SUPPLIED DATA:
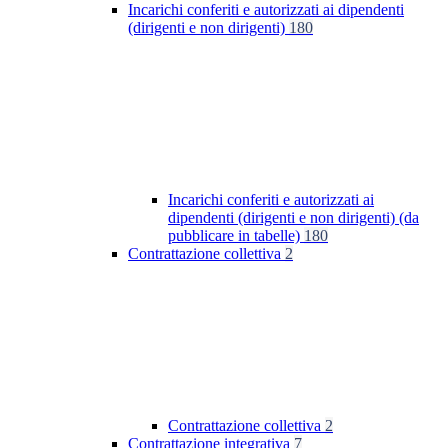
Incarichi conferiti e autorizzati ai dipendenti
(dirigenti e non dirigenti)
180
Incarichi conferiti e autorizzati ai
dipendenti (dirigenti e non dirigenti) (da
pubblicare in tabelle)
180
Contrattazione collettiva
2
Contrattazione collettiva
2
Contrattazione integrativa
7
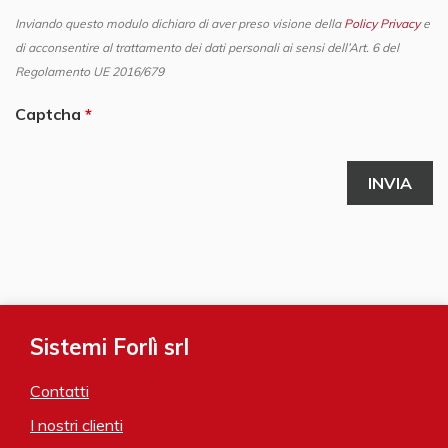
Inviando questo modulo dichiaro di aver preso visione della
Policy Privacy
e
di acconsentire al trattamento dei dati personali ai sensi dell’Art. 6 del
Regolamento UE 2016/679
Captcha
Sistemi Forlì srl
Contatti
I nostri clienti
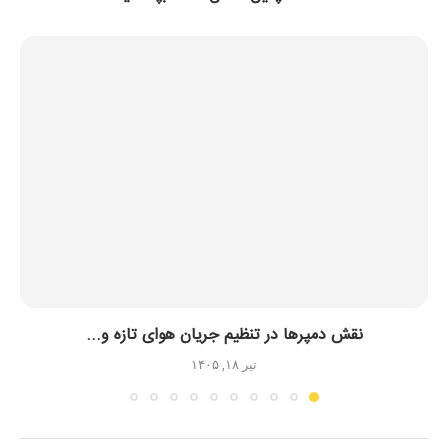
نقش دمپرها در تنظیم جریان هوای تازه و...
تیر ۱۸, ۱۴۰۵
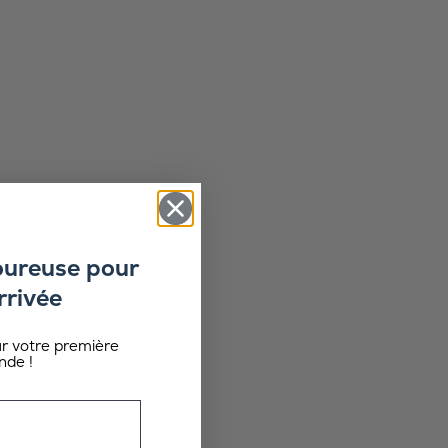
oureuse pour
rrivée
ur votre première
de !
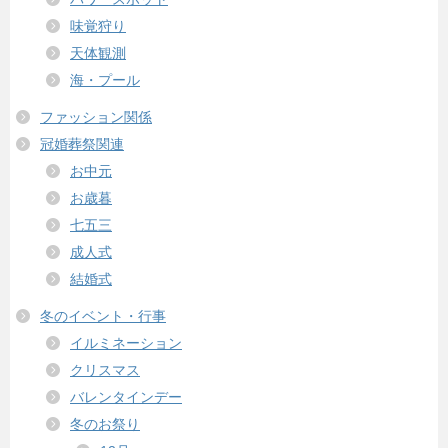
味覚狩り
天体観測
海・プール
ファッション関係
冠婚葬祭関連
お中元
お歳暮
七五三
成人式
結婚式
冬のイベント・行事
イルミネーション
クリスマス
バレンタインデー
冬のお祭り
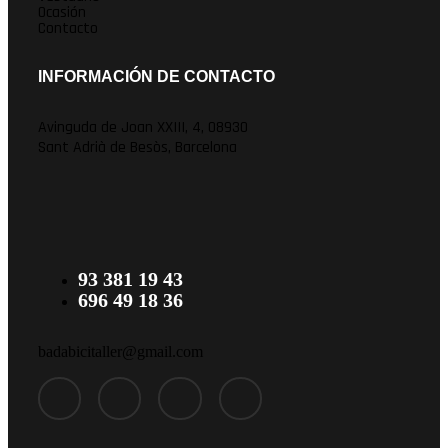
Ocasión
Contacto
INFORMACIÓN DE CONTACTO
Avinguda de Joan XXIII, 4, 08930
Sant Adrià de Besòs, Barcelona
93 381 19 43
696 49 18 36
badabicitaller@gmail.com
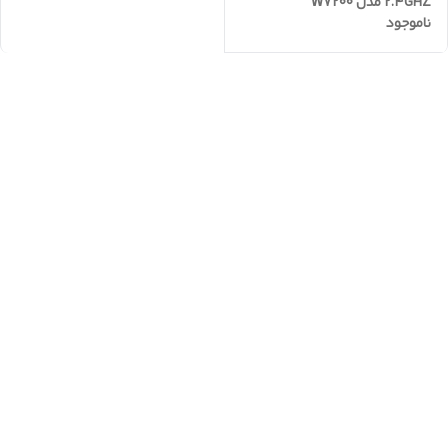
2.4GHZ مدل W7200
ناموجود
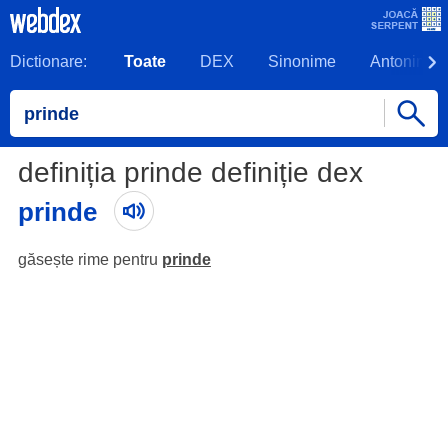
Dictionare:
Toate
DEX
Sinonime
Antonime
definiția prinde definiție dex
prinde
găsește rime pentru
prinde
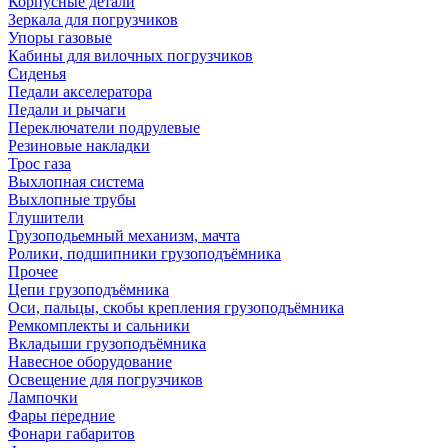
Корпусные детали
Зеркала для погрузчиков
Упоры газовые
Кабины для вилочных погрузчиков
Сиденья
Педали акселератора
Педали и рычаги
Переключатели подрулевые
Резиновые накладки
Трос газа
Выхлопная система
Выхлопные трубы
Глушители
Грузоподьемный механизм, мачта
Ролики, подшипники грузоподъёмника
Прочее
Цепи грузоподъёмника
Оси, пальцы, скобы крепления грузоподъёмника
Ремкомплекты и сальники
Вкладыши грузоподъёмника
Навесное оборудование
Освещение для погрузчиков
Лампочки
Фары передние
Фонари габаритов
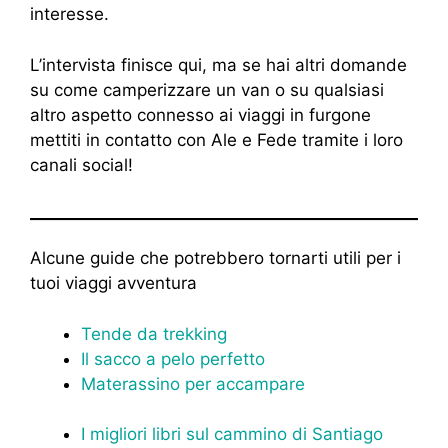
interesse.
L’intervista finisce qui, ma se hai altri domande
su come camperizzare un van o su qualsiasi
altro aspetto connesso ai viaggi in furgone
mettiti in contatto con Ale e Fede tramite i loro
canali social!
Alcune guide che potrebbero tornarti utili per i
tuoi viaggi avventura
Tende da trekking
Il sacco a pelo perfetto
Materassino per accampare
I migliori libri sul cammino di Santiago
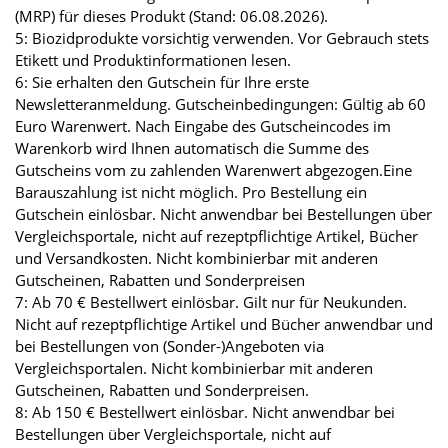
(MRP) für dieses Produkt (Stand: 06.08.2026).
5: Biozidprodukte vorsichtig verwenden. Vor Gebrauch stets
Etikett und Produktinformationen lesen.
6: Sie erhalten den Gutschein für Ihre erste
Newsletteranmeldung. Gutscheinbedingungen: Gültig ab 60
Euro Warenwert. Nach Eingabe des Gutscheincodes im
Warenkorb wird Ihnen automatisch die Summe des
Gutscheins vom zu zahlenden Warenwert abgezogen.Eine
Barauszahlung ist nicht möglich. Pro Bestellung ein
Gutschein einlösbar. Nicht anwendbar bei Bestellungen über
Vergleichsportale, nicht auf rezeptpflichtige Artikel, Bücher
und Versandkosten. Nicht kombinierbar mit anderen
Gutscheinen, Rabatten und Sonderpreisen
7: Ab 70 € Bestellwert einlösbar. Gilt nur für Neukunden.
Nicht auf rezeptpflichtige Artikel und Bücher anwendbar und
bei Bestellungen von (Sonder-)Angeboten via
Vergleichsportalen. Nicht kombinierbar mit anderen
Gutscheinen, Rabatten und Sonderpreisen.
8: Ab 150 € Bestellwert einlösbar. Nicht anwendbar bei
Bestellungen über Vergleichsportale, nicht auf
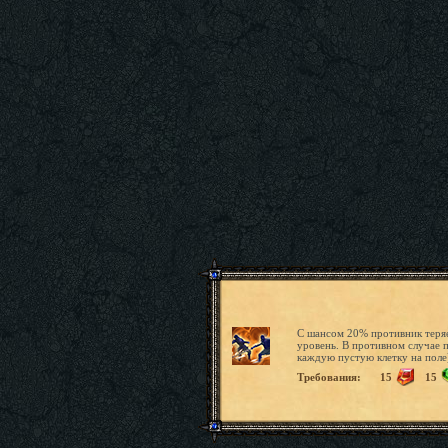
С шансом 20% противник теряе
уровень. В противном случае п
каждую пустую клетку на поле)
Требования:
15
15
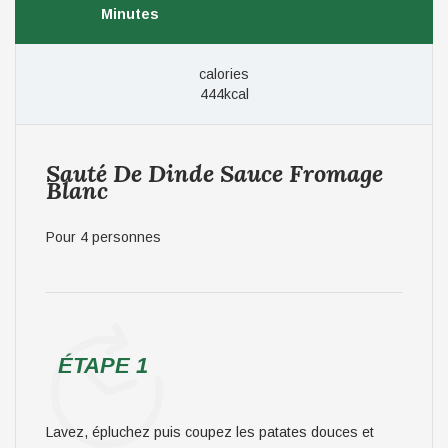
Minutes
calories
444kcal
Sauté De Dinde Sauce Fromage
Blanc
Pour 4 personnes
ÉTAPE 1
Lavez, épluchez puis coupez les patates douces et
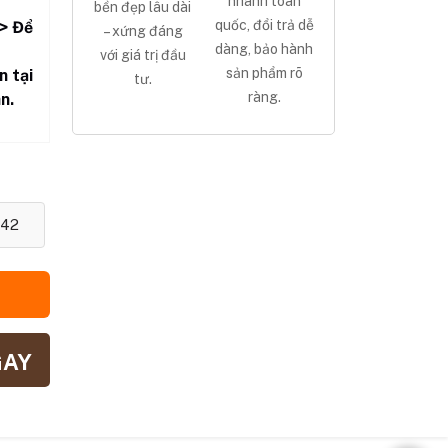
nhanh toàn
bền đẹp lâu dài
quốc, đổi trả dễ
> Để
– xứng đáng
dàng, bảo hành
với giá trị đầu
sản phẩm rõ
n tại
tư.
ràng.
n.
42
GAY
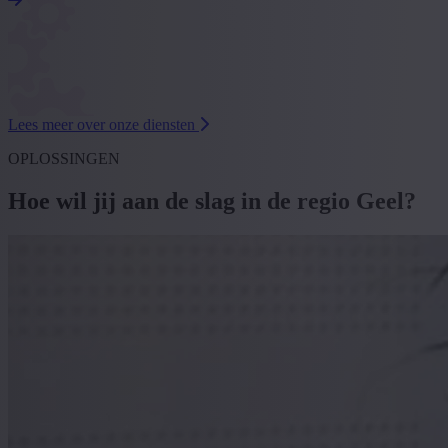
Lees meer over onze diensten
OPLOSSINGEN
Hoe wil jij aan de slag in de regio Geel?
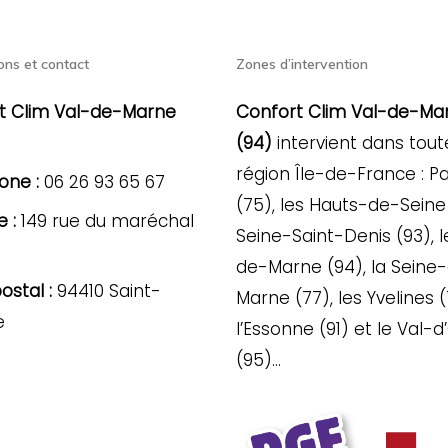
ons et contact
Zones d’intervention
t Clim Val-de-Marne
Confort Clim Val-de-Ma
(94)
intervient dans tout
région Île-de-France : Pa
one :
06 26 93 65 67
(75), les Hauts-de-Seine 
 :
149 rue du maréchal
Seine-Saint-Denis (93), l
de-Marne (94), la Seine
stal :
94410 Saint-
Marne (77), les Yvelines (
e
l’Essonne (91) et le Val-d
(95)…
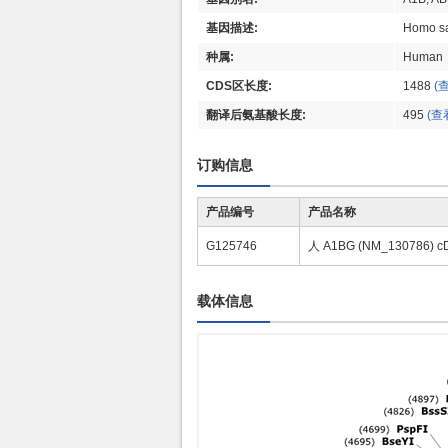
基因描述:
Homo sa
种属:
Human
CDS区长度:
1488
(
翻译后氨基酸长度:
495
(查
订购信息
产品编号
产品名称
G125746
人 A1BG (NM_130786)
载体信息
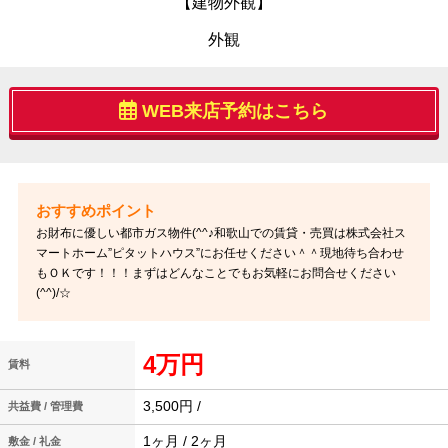
【建物外観】
外観
WEB来店予約はこちら
お財布に優しい都市ガス物件(^^♪和歌山での賃貸・売買は株式会社ス
マートホーム”ピタットハウス”にお任せください＾＾現地待ち合わせ
もＯＫです！！！まずはどんなことでもお気軽にお問合せください
(^^)/☆
4万円
賃料
3,500円 /
共益費 / 管理費
1ヶ月 / 2ヶ月
敷金 / 礼金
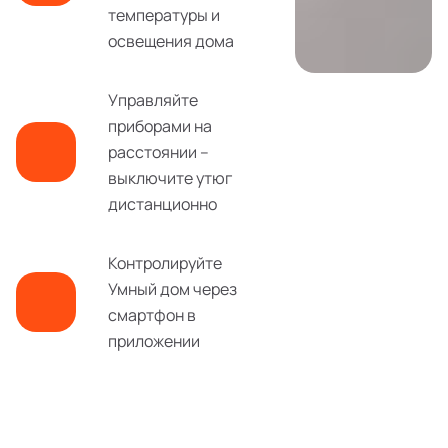
температуры и
освещения дома
Управляйте
приборами на
расстоянии –
выключите утюг
дистанционно
Контролируйте
Умный дом через
смартфон в
приложении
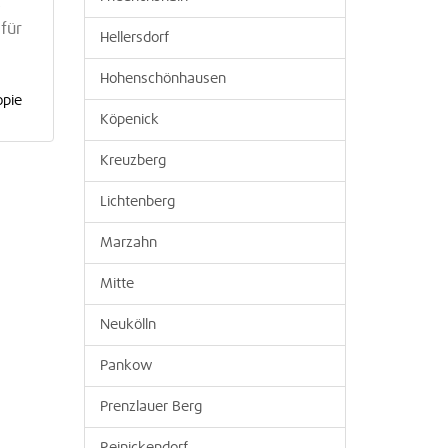
,
für
Hellersdorf
Hohenschönhausen
opie
Köpenick
Kreuzberg
Lichtenberg
Marzahn
Mitte
Neukölln
Pankow
Prenzlauer Berg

WHAT IS EXPECTED: Pull each line containing "Artikel" from the records.

RESULT FOR THIS EXERCISE:
Vergleichsportale, nicht auf rezeptpflichtige Artikel, Bücher
Nicht auf rezeptpflichtige Artikel und Bücher anwendbar und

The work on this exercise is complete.